**DESCRIPTION OF THE TASK**
Reproduce the data below in full and exclude every picture.

*** Opening of AVAILABLE DATA ***

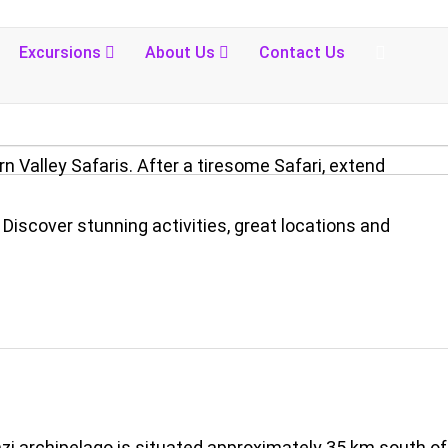
Excursions
About Us
Contact Us
n Valley Safaris. After a tiresome Safari, extend
Discover stunning activities, great locations and
nzi archipelago is situated approximately 35 km south of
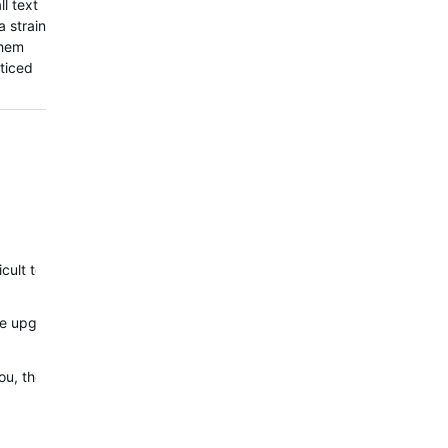
l text
a strain
them
oticed
ficult to justify how this could possibly have been a design…
r the upgrade but feels more downgrade in some areas
or you, then: Outstanding; I'm glad you and a few others are enjoying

*** Close of AVAILABLE DATA ***

**RESULT**
Excursions
About Us
Contact Us
n Valley Safaris. After a tiresome Safari, extend
Discover stunning activities, great locations and
nzi archipelago is situated approximately 35 km south of
l text
a strain
them
oticed
ficult to justify how this could possibly have been a design…
r the upgrade but feels more downgrade in some areas
or you, then: Outstanding; I'm glad you and a few others are enjoying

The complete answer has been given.